What the server does is twofold. First, it translates standard MCP requests into Gemini API calls, handling authentication via an environment variable () and forwarding the appropriate parameters. Second, it implements a comprehensive set of tools that mirror Gemini’s native features: from simple text completion to advanced JSON mode, grounding with Google Search, and even a conversation memory feature that preserves context across sessions. Because the server adheres to the MCP protocol over stdio, any client that understands MCP can discover and invoke these tools instantly—no custom SDKs or wrappers required.

Key capabilities are expressed in plain language: developers can ask the assistant to “Explain quantum computing” or “Analyze this image with Gemini,” and the server will route those prompts to the corresponding Gemini model, returning structured results. The tool set includes six powerful utilities—text generation, image analysis, token counting, model listing, embeddings, and a self‑documenting help command—each designed to surface Gemini’s most valuable features. The server also supports the newest Gemini 2.5 series, offering large context windows (up to 2 M tokens), built‑in thinking capabilities for complex reasoning, and fast flash variants for low‑latency tasks.

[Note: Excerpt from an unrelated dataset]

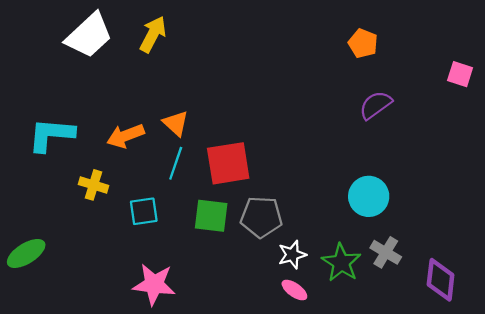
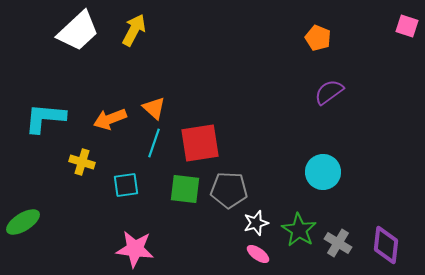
pink square: (460, 74) -> (407, 26), moved
gray cross: (386, 252) -> (338, 243), moved

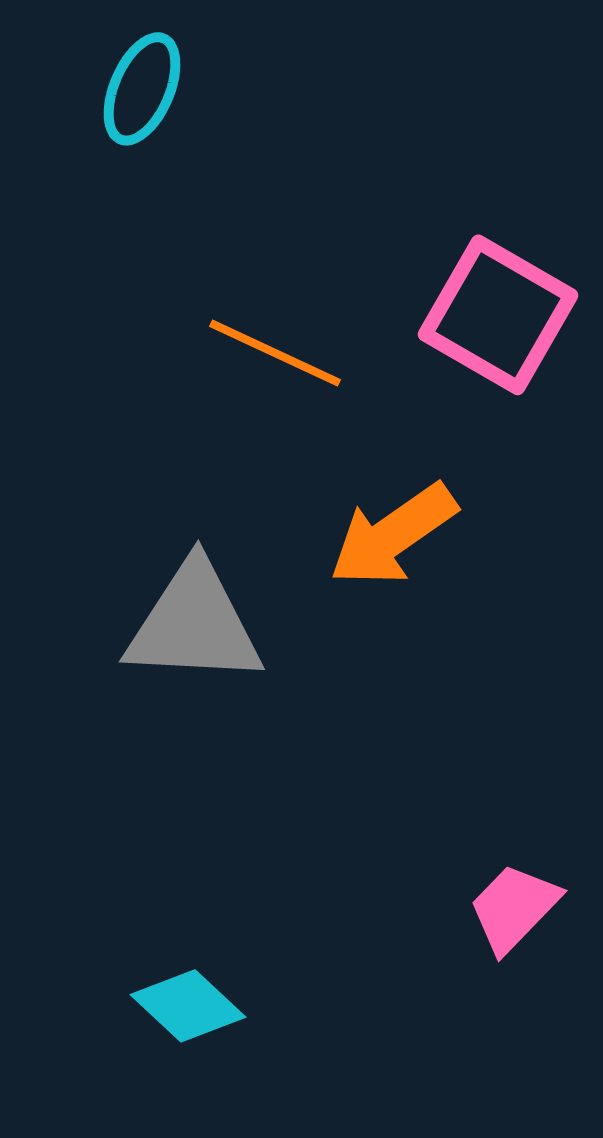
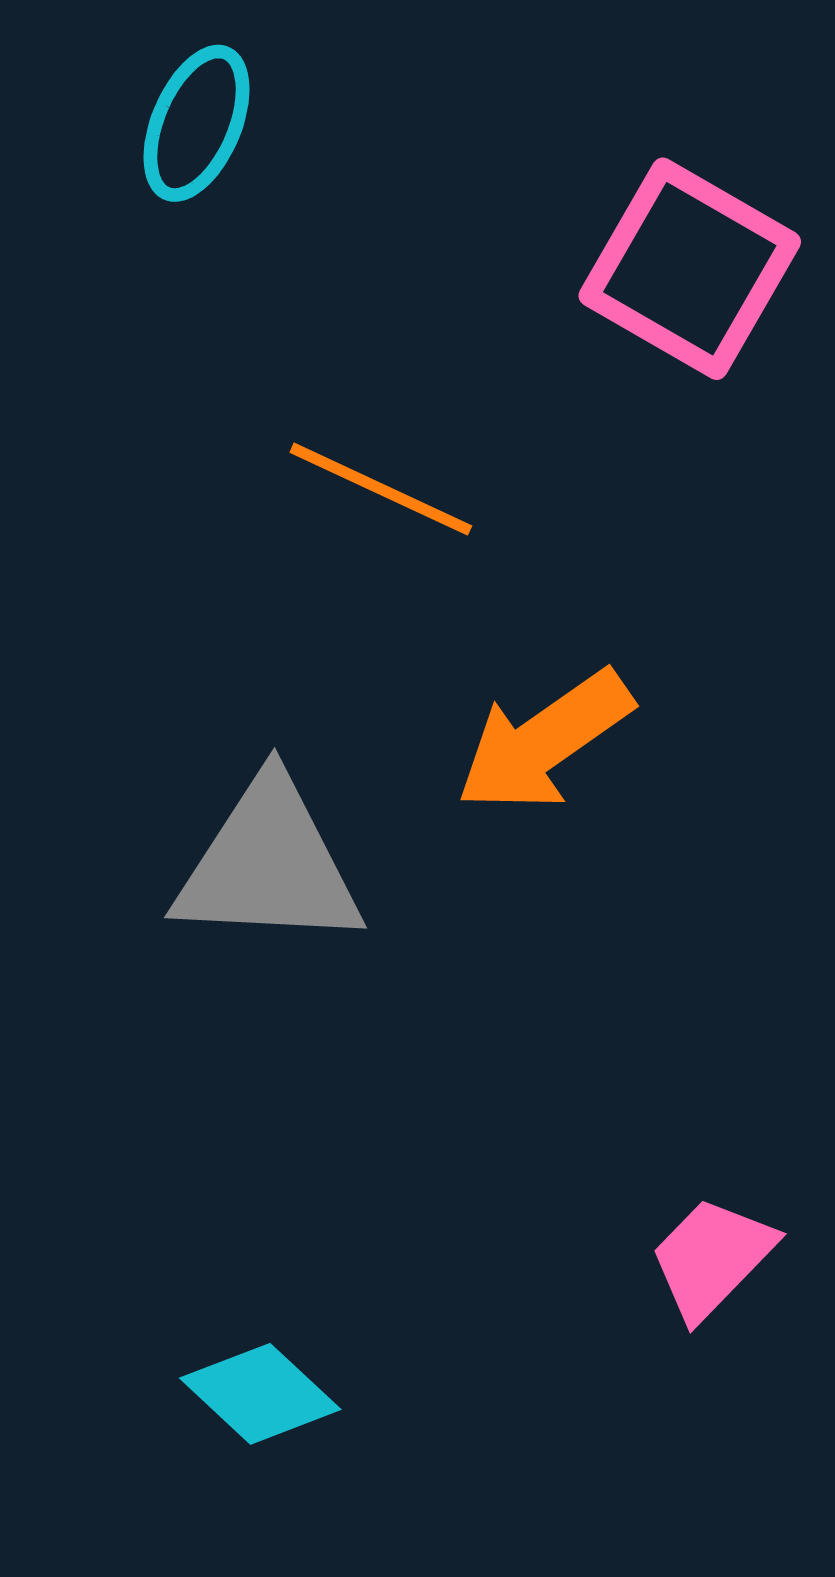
pink square: (498, 315) -> (690, 269), moved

Real‑world use cases abound. In a code review workflow, the assistant can generate documentation or suggest refactors on demand. A data scientist might embed embeddings directly into a notebook, while a product manager could use the vision tool to annotate screenshots during design sprints. Because the server can be invoked from any MCP client, teams can mix and match tools—running a conversation with Claude while simultaneously pulling in Gemini’s grounding or embeddings, all within the same editor window. The self‑documenting help system further lowers friction: developers can query “Help” and receive a concise description of each tool without leaving the IDE.

The Gemini MCP Server’s unique advantages lie in its seamless integration, rich feature set, and zero‑configuration “just works” model for MCP clients. By exposing Google’s most advanced models through a standard protocol, it empowers developers to experiment rapidly, prototype AI features, and deploy production‑ready pipelines—all while staying anchored in their familiar development environment.